At that time, Atwoli said, Wetang’ula was furious about naming Mudavadi the Luhya spokesperson.

“He called me names but I want to assure them that I have nothing to do with what is happening in Ford-K and ANC. My party is Kanu and I shouldn’t be dragged into local parties belonging to fence-sitters who have no idea of what is happening in Kenya,” he said.

Atwoli said the two do not have the majority support among Luhyas and his wing has the numbers. He is now accusing those who assembled at Wetang’ula’s home as brigades of Ruto, out to use the Luhya community for selfish reasons.

SEE ALSO: Battle for Western region's soul hots up

“Dr Chris Wamalwa and Ben Washiali are Ruto men. That is why they were removed from parliamentary positions. They can’t purport to speak for Luhyas. We will resist them,” he said.

He said he is currently working on issues affecting workers and has no time for failures.

According to Mudavadi, Western leaders need to own their space and not be intimidated into taking positions. He likened the quick succession of events in the region to people being forced to make choices at gun point:

“We are being cocooned into a corner of loyalty for pledges.
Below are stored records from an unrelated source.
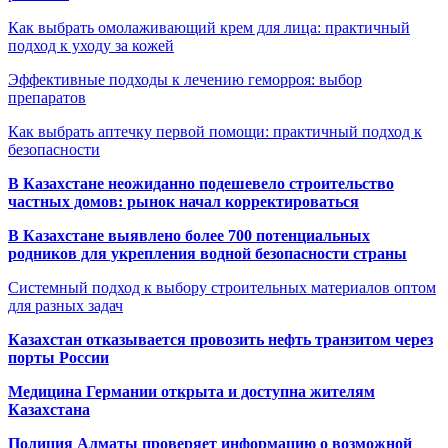
Как выбрать омолаживающий крем для лица: практичный
подход к уходу за кожей
Эффективные подходы к лечению геморроя: выбор
препаратов
Как выбрать аптечку первой помощи: практичный подход к
безопасности
В Казахстане неожиданно подешевело строительство
частных домов: рынок начал корректироваться
В Казахстане выявлено более 700 потенциальных
родников для укрепления водной безопасности страны
Системный подход к выбору строительных материалов оптом
для разных задач
Казахстан отказывается провозить нефть транзитом через
порты России
Медицина Германии открыта и доступна жителям
Казахстана
Полиция Алматы проверяет информацию о возможной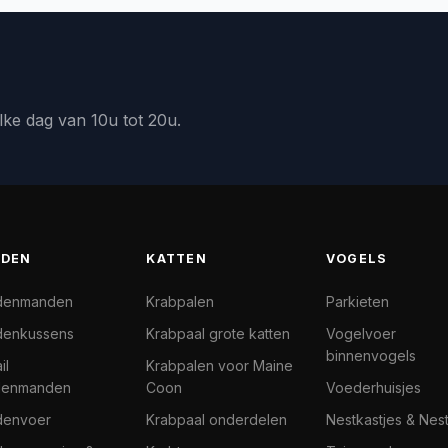
lke dag van 10u tot 20u.
DEN
KATTEN
VOGELS
denmanden
Krabpalen
Parkieten
enkussens
Krabpaal grote katten
Vogelvoer
binnenvogels
il
Krabpalen voor Maine
denmanden
Coon
Voederhuisjes
denvoer
Krabpaal onderdelen
Nestkastjes & Nes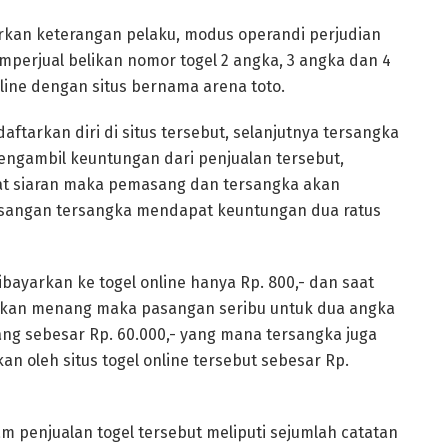
rkan keterangan pelaku, modus operandi perjudian
mperjual belikan nomor togel 2 angka, 3 angka dan 4
line dengan situs bernama arena toto.
tarkan diri di situs tersebut, selanjutnya tersangka
ngambil keuntungan dari penjualan tersebut,
aat siaran maka pemasang dan tersangka akan
asangan tersangka mendapat keuntungan dua ratus
bayarkan ke togel online hanya Rp. 800,- dan saat
akan menang maka pasangan seribu untuk dua angka
g sebesar Rp. 60.000,- yang mana tersangka juga
n oleh situs togel online tersebut sebesar Rp.
 penjualan togel tersebut meliputi sejumlah catatan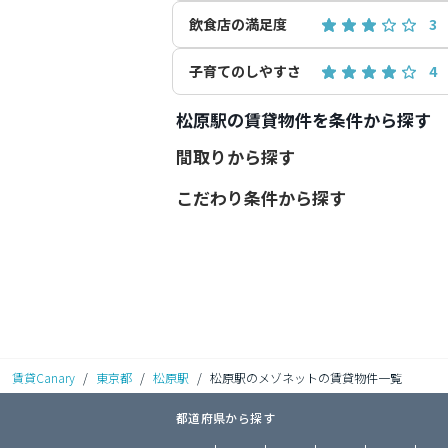
飲食店の満足度
3
子育てのしやすさ
4
松原駅の賃貸物件を条件から探す
間取りから探す
こだわり条件から探す
賃貸Canary
/
東京都
/
松原駅
/
松原駅のメゾネットの賃貸物件一覧
都道府県から探す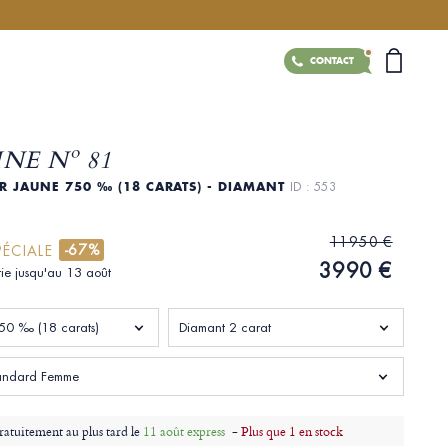
CONTACT
NE Nº 81
R JAUNE 750 ‰ (18 CARATS) - DIAMANT
ID : 553
11950 €
-67%
PÉCIALE
3990 €
tie jusqu'au 13 août
50 ‰ (18 carats)
Diamant 2 carat
standard Femme
ratuitement au plus tard le
11 août express
-
Plus que 1 en stock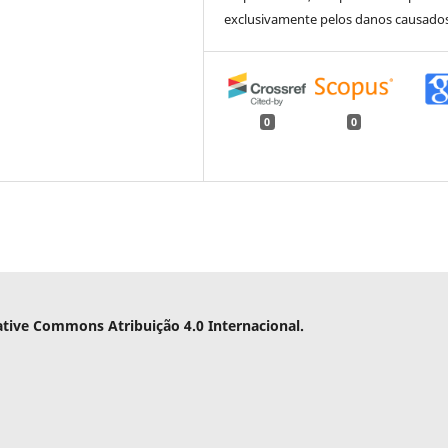
exclusivamente pelos danos causados
0
0
ative Commons Atribuição 4.0 Internacional.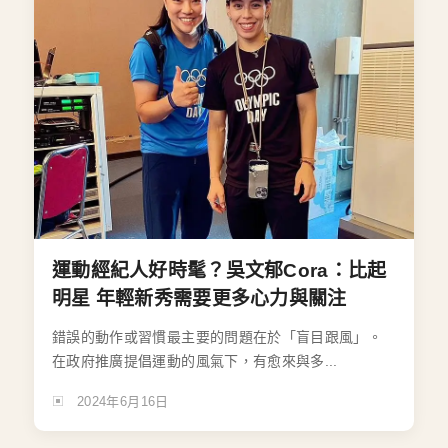
運動經紀人好時髦？吳文郁Cora：比起
明星 年輕新秀需要更多心力與關注
錯誤的動作或習慣最主要的問題在於「盲目跟風」。
在政府推廣提倡運動的風氣下，有愈來與多...
2024年6月16日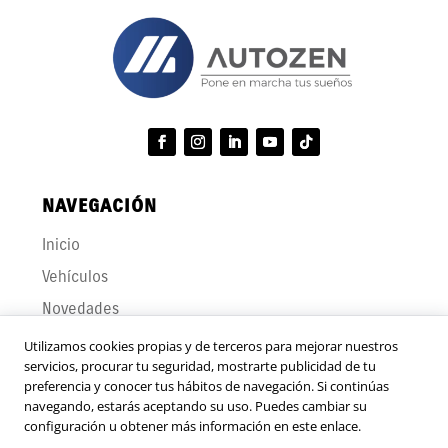
d
n
i
a
c
l
i
e
o
s
n
e
s
*
NAVEGACIÓN
Inicio
Vehículos
Novedades
Contáctanos
Utilizamos cookies propias y de terceros para mejorar nuestros
servicios, procurar tu seguridad, mostrarte publicidad de tu
Trabaja con nosotros
preferencia y conocer tus hábitos de navegación. Si continúas
Programa de transparencia y ética empresarial
navegando, estarás aceptando su uso. Puedes cambiar su
configuración u obtener más información en este enlace.
Términos y condiciones del uso del sitio web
Today it is Wetang’ula, tomorrow it will be me and when you continue laughing at this unfortunate scenario, tomorrow it will be you and we will watch you suffer,” Mudavadi said.

On the Jubilee side of things, the battle between Ruto and Kenyatta has split the Jubilee pointmen in the region down in the middle. Senate speaker Kenneth Lusaka and Washiali can hardly see eye to eye. Navakholo MP Emmanuel Wangwe was made the National Assembly Chief Whip, replacing Washiali at yesterday’s Jubilee coalition PG. Others like former CS Rashid Echesa and former Kakamega Senator Bonny Khalwale are lying low for now.